But a computer can be built without EM fields, such as in a "Game of Life"
universe:
https://www.youtube.com/watch?v=My8AsV7bA94

 Such computers would produce identical behavior to any EM computer.
Therefore that an EM field is used in the construction of a computer is of
no importance to what the computer is capable of computing.


>
> In the end I predict that it will be found that the brain will not be
> Turing-computable.
>

It could be, and we can't rule it out, but physicists have yet to find any
physical law that is not Turing computable, nor any indication that our
brain function depends on infinite amounts of information.

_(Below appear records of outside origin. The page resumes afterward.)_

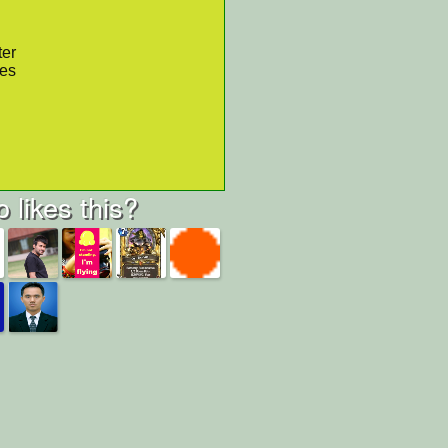
ter
res
 likes this?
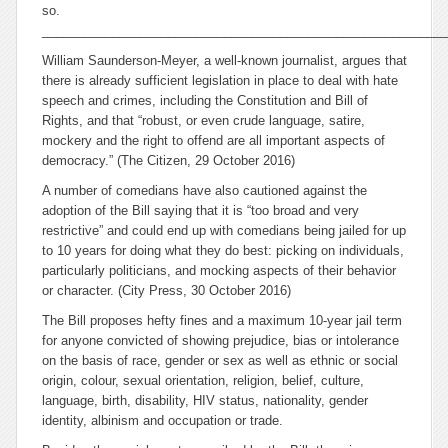
so.
__________________________________________________________
William Saunderson-Meyer, a well-known journalist, argues that
there is already sufficient legislation in place to deal with hate
speech and crimes, including the Constitution and Bill of
Rights, and that “robust, or even crude language, satire,
mockery and the right to offend are all important aspects of
democracy.” (The Citizen, 29 October 2016)
A number of comedians have also cautioned against the
adoption of the Bill saying that it is “too broad and very
restrictive” and could end up with comedians being jailed for up
to 10 years for doing what they do best: picking on individuals,
particularly politicians, and mocking aspects of their behavior
or character. (City Press, 30 October 2016)
The Bill proposes hefty fines and a maximum 10-year jail term
for anyone convicted of showing prejudice, bias or intolerance
on the basis of race, gender or sex as well as ethnic or social
origin, colour, sexual orientation, religion, belief, culture,
language, birth, disability, HIV status, nationality, gender
identity, albinism and occupation or trade.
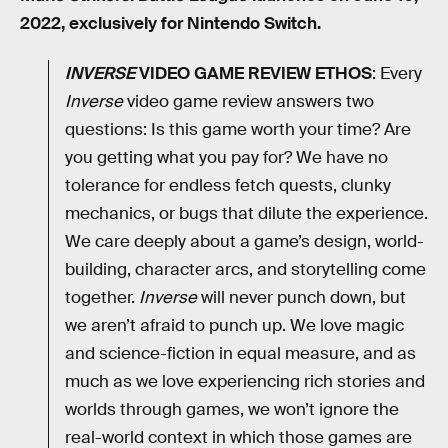
2022, exclusively for Nintendo Switch.
INVERSE
VIDEO GAME REVIEW ETHOS
: Every
Inverse
video game review answers two
questions: Is this game worth your time? Are
you getting what you pay for? We have no
tolerance for endless fetch quests, clunky
mechanics, or bugs that dilute the experience.
We care deeply about a game’s design, world-
building, character arcs, and storytelling come
together.
Inverse
will never punch down, but
we aren’t afraid to punch up. We love magic
and science-fiction in equal measure, and as
much as we love experiencing rich stories and
worlds through games, we won’t ignore the
real-world context in which those games are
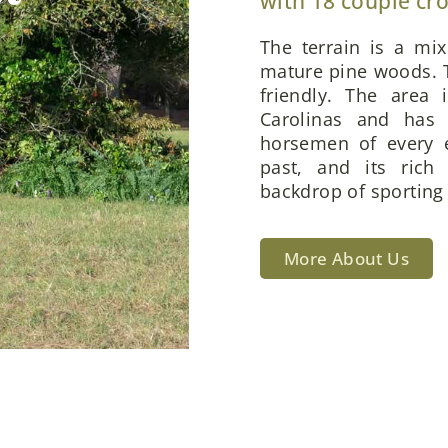
with 18 couple cr
The terrain is a mi
mature pine woods. T
friendly. The area 
Carolinas and has 
horsemen of every e
past, and its rich
backdrop of sporting 
More About Us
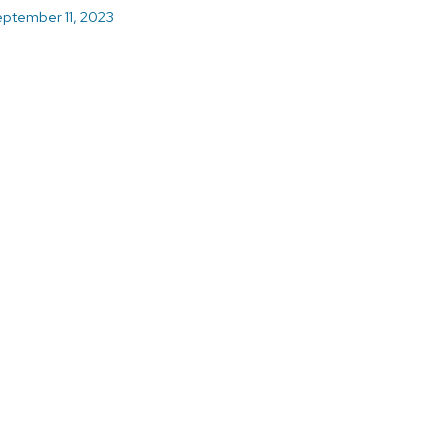
ptember 11, 2023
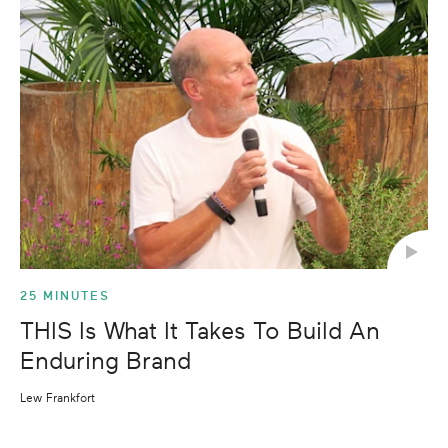
25 MINUTES
THIS Is What It Takes To Build An
Enduring Brand
Lew Frankfort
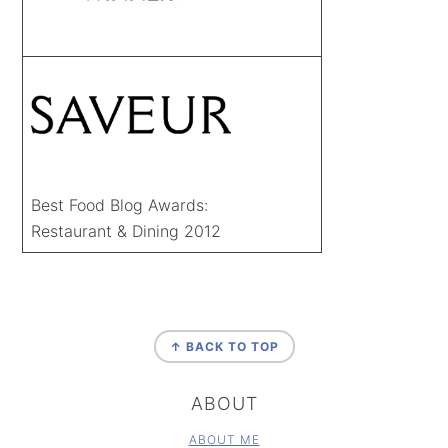
Best Food Blog Awards:
Restaurant & Dining 2012
FOOTER
↑ BACK TO TOP
ABOUT
ABOUT ME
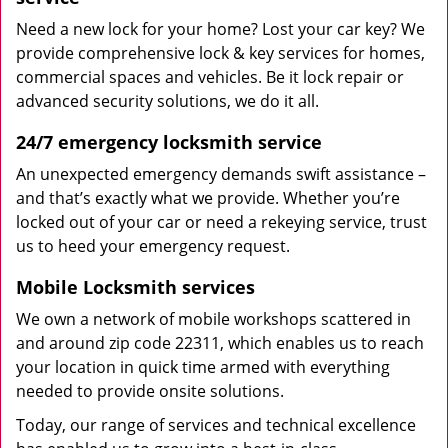
Need a new lock for your home? Lost your car key? We
provide comprehensive lock & key services for homes,
commercial spaces and vehicles. Be it lock repair or
advanced security solutions, we do it all.
24/7 emergency locksmith service
An unexpected emergency demands swift assistance –
and that’s exactly what we provide. Whether you’re
locked out of your car or need a rekeying service, trust
us to heed your emergency request.
Mobile Locksmith services
We own a network of mobile workshops scattered in
and around zip code 22311, which enables us to reach
your location in quick time armed with everything
needed to provide onsite solutions.
Today, our range of services and technical excellence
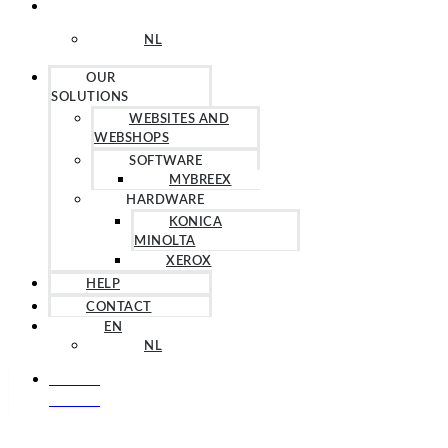
EN
NL
OUR
SOLUTIONS
WEBSITES AND
WEBSHOPS
SOFTWARE
MYBREEX
HARDWARE
KONICA
MINOLTA
XEROX
HELP
CONTACT
EN
NL
+31 857
603 819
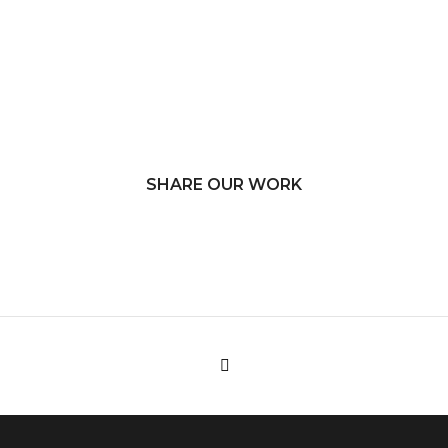
SHARE OUR WORK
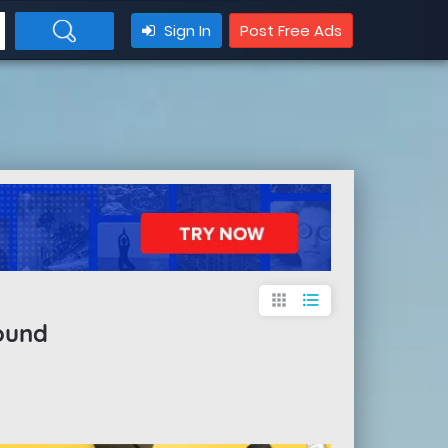
Sign In
Post Free Ads
apps
format_list_bulleted
ound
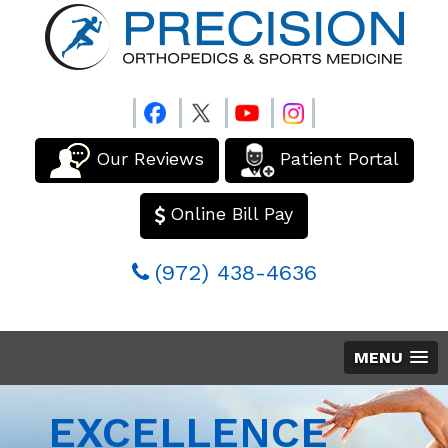
Our Reviews
Patient Portal
Online Bill Pay
(972) 438-4636
MENU
EXCELLENCE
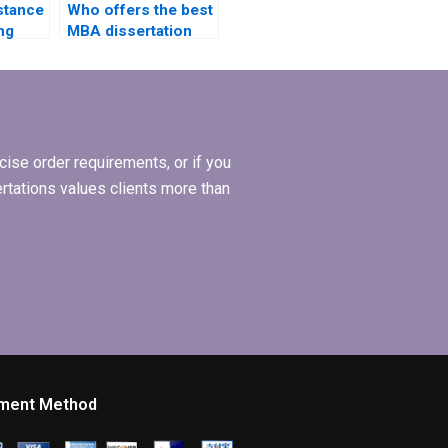
stance
Who offers the best
ng
MBA dissertation
iews
literature review
ations?
help?
ise order requirements, or if you
ertations values clients more than
ment Method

> But to explore that you have to stop using general-purpose computers alone
> to explore artificial brains. Something that is not in the AI play-book
> .... and is a prospect that never gets countenanced in lists like these,
> where the great cargo cult of 'to do AGI is to use a
> general-purpose-computer' reigns without question.
>
>
There is a reason for that though, it has to do with the universality of
computers. From the outside, I understand why it can seem irrational to
believe these simple devices will be able to do everything a human can do,
all it needs is the right software. But for those that are inside this
"cargo cult", those on the outside that say it cannot be done appear like
someone claiming to have found a musical instrument that no speaker can
replicate. Speakers are universal sound generators. Any sound a human ear
can hear, a speaker can generate. To believe in the existence of finite
processes that computers cannot perfectly emulate then seems as mad (for
those in this cult) as those who proclaim to have a musical instrument
whose sound can't be replicated by any speaker.